* **Exercise prompt**
Return every record below exactly as given, images excluded.

Page layout parsing data
────────────────

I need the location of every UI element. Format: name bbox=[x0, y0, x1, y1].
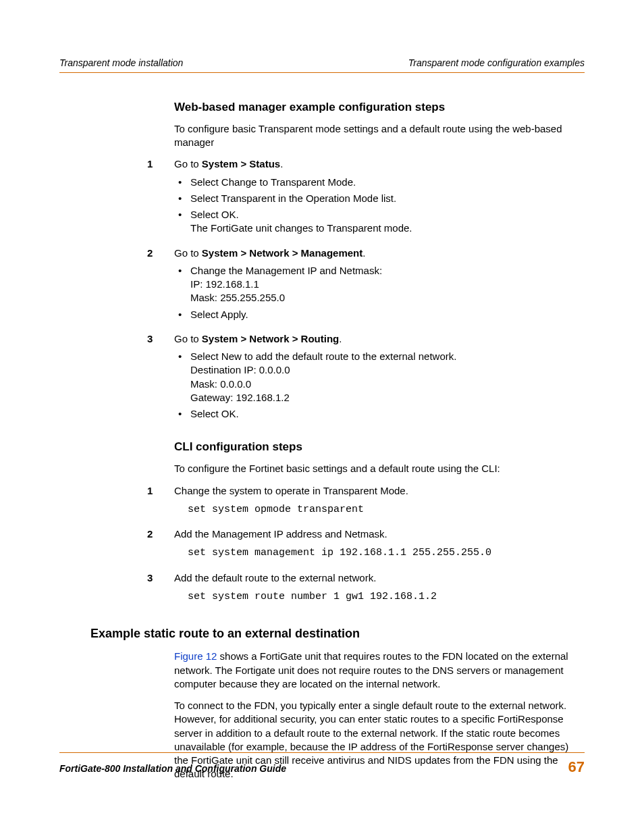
paragraph: Figure 12 shows a FortiGate unit that re… bbox=[174, 650, 585, 691]
step-number: 2 bbox=[147, 246, 174, 328]
figure-link[interactable]: Figure 12 bbox=[174, 650, 217, 662]
step-text: Go to System > Network > Management. bbox=[174, 247, 365, 259]
code-line: set system opmode transparent bbox=[188, 503, 585, 517]
step-number: 2 bbox=[147, 527, 174, 567]
header-right: Transparent mode configuration examples bbox=[408, 57, 585, 70]
bullet-list: Change the Management IP and Netmask: IP… bbox=[174, 264, 585, 321]
footer-rule bbox=[59, 752, 585, 753]
step: 1 Go to System > Status. Select Change t… bbox=[174, 157, 585, 242]
section-heading: Web-based manager example configuration … bbox=[174, 100, 585, 115]
list-item: Select Transparent in the Operation Mode… bbox=[190, 192, 585, 205]
bullet-list: Select Change to Transparent Mode. Selec… bbox=[174, 176, 585, 236]
bullet-list: Select New to add the default route to t… bbox=[174, 350, 585, 421]
step: 1 Change the system to operate in Transp… bbox=[174, 484, 585, 524]
footer-title: FortiGate-800 Installation and Configura… bbox=[59, 762, 286, 775]
header-rule bbox=[59, 72, 585, 73]
page-number: 67 bbox=[568, 757, 585, 777]
step-text: Add the Management IP address and Netmas… bbox=[174, 527, 585, 541]
step-text: Go to System > Status. bbox=[174, 158, 283, 170]
step-number: 1 bbox=[147, 157, 174, 242]
step: 2 Go to System > Network > Management. C… bbox=[174, 246, 585, 328]
step: 3 Add the default route to the external … bbox=[174, 571, 585, 611]
step-text: Go to System > Network > Routing. bbox=[174, 333, 342, 344]
list-item: Select Change to Transparent Mode. bbox=[190, 176, 585, 189]
section-heading: Example static route to an external dest… bbox=[90, 625, 585, 642]
header-left: Transparent mode installation bbox=[59, 57, 183, 70]
step: 3 Go to System > Network > Routing. Sele… bbox=[174, 332, 585, 428]
main-content: Web-based manager example configuration … bbox=[174, 100, 585, 781]
step-text: Change the system to operate in Transpar… bbox=[174, 484, 585, 498]
step: 2 Add the Management IP address and Netm… bbox=[174, 527, 585, 567]
list-item: Change the Management IP and Netmask: IP… bbox=[190, 264, 585, 305]
running-header: Transparent mode installation Transparen… bbox=[59, 57, 585, 70]
code-line: set system route number 1 gw1 192.168.1.… bbox=[188, 590, 585, 604]
list-item: Select OK. The FortiGate unit changes to… bbox=[190, 208, 585, 236]
list-item: Select OK. bbox=[190, 407, 585, 421]
step-number: 3 bbox=[147, 332, 174, 428]
paragraph: To configure basic Transparent mode sett… bbox=[174, 122, 585, 150]
list-item: Select New to add the default route to t… bbox=[190, 350, 585, 405]
section-heading: CLI configuration steps bbox=[174, 440, 585, 455]
step-text: Add the default route to the external ne… bbox=[174, 571, 585, 585]
paragraph: To configure the Fortinet basic settings… bbox=[174, 462, 585, 475]
step-number: 3 bbox=[147, 571, 174, 611]
code-line: set system management ip 192.168.1.1 255… bbox=[188, 546, 585, 560]
step-number: 1 bbox=[147, 484, 174, 524]
page-footer: FortiGate-800 Installation and Configura… bbox=[59, 752, 585, 777]
list-item: Select Apply. bbox=[190, 308, 585, 321]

────────────────

* **The completed task**
I need the location of every UI element. Format: name bbox=[x0, y0, x1, y1].
paragraph: Figure 12 shows a FortiGate unit that re… bbox=[174, 650, 585, 691]
step-number: 2 bbox=[147, 246, 174, 328]
figure-link[interactable]: Figure 12 bbox=[174, 650, 217, 662]
step-text: Go to System > Network > Management. bbox=[174, 247, 365, 259]
code-line: set system opmode transparent bbox=[188, 503, 585, 517]
step-number: 2 bbox=[147, 527, 174, 567]
header-right: Transparent mode configuration examples bbox=[408, 57, 585, 70]
bullet-list: Change the Management IP and Netmask: IP… bbox=[174, 264, 585, 321]
footer-rule bbox=[59, 752, 585, 753]
step: 1 Go to System > Status. Select Change t… bbox=[174, 157, 585, 242]
section-heading: Web-based manager example configuration … bbox=[174, 100, 585, 115]
list-item: Select Transparent in the Operation Mode… bbox=[190, 192, 585, 205]
bullet-list: Select Change to Transparent Mode. Selec… bbox=[174, 176, 585, 236]
bullet-list: Select New to add the default route to t… bbox=[174, 350, 585, 421]
step: 1 Change the system to operate in Transp… bbox=[174, 484, 585, 524]
footer-title: FortiGate-800 Installation and Configura… bbox=[59, 762, 286, 775]
header-rule bbox=[59, 72, 585, 73]
page-number: 67 bbox=[568, 757, 585, 777]
step-text: Add the Management IP address and Netmas… bbox=[174, 527, 585, 541]
step-text: Go to System > Status. bbox=[174, 158, 283, 170]
step-number: 1 bbox=[147, 157, 174, 242]
step: 2 Go to System > Network > Management. C… bbox=[174, 246, 585, 328]
step: 3 Add the default route to the external … bbox=[174, 571, 585, 611]
step-text: Go to System > Network > Routing. bbox=[174, 333, 342, 344]
list-item: Select Change to Transparent Mode. bbox=[190, 176, 585, 189]
section-heading: Example static route to an external dest… bbox=[90, 625, 585, 642]
header-left: Transparent mode installation bbox=[59, 57, 183, 70]
step: 3 Go to System > Network > Routing. Sele… bbox=[174, 332, 585, 428]
main-content: Web-based manager example configuration … bbox=[174, 100, 585, 781]
step-text: Change the system to operate in Transpar… bbox=[174, 484, 585, 498]
step: 2 Add the Management IP address and Netm… bbox=[174, 527, 585, 567]
list-item: Change the Management IP and Netmask: IP… bbox=[190, 264, 585, 305]
running-header: Transparent mode installation Transparen… bbox=[59, 57, 585, 70]
code-line: set system route number 1 gw1 192.168.1.… bbox=[188, 590, 585, 604]
list-item: Select OK. The FortiGate unit changes to… bbox=[190, 208, 585, 236]
list-item: Select OK. bbox=[190, 407, 585, 421]
step-number: 3 bbox=[147, 332, 174, 428]
paragraph: To configure basic Transparent mode sett… bbox=[174, 122, 585, 150]
list-item: Select New to add the default route to t… bbox=[190, 350, 585, 405]
section-heading: CLI configuration steps bbox=[174, 440, 585, 455]
step-text: Add the default route to the external ne… bbox=[174, 571, 585, 585]
paragraph: To configure the Fortinet basic settings… bbox=[174, 462, 585, 475]
step-number: 3 bbox=[147, 571, 174, 611]
code-line: set system management ip 192.168.1.1 255… bbox=[188, 546, 585, 560]
step-number: 1 bbox=[147, 484, 174, 524]
page-footer: FortiGate-800 Installation and Configura… bbox=[59, 752, 585, 777]
list-item: Select Apply. bbox=[190, 308, 585, 321]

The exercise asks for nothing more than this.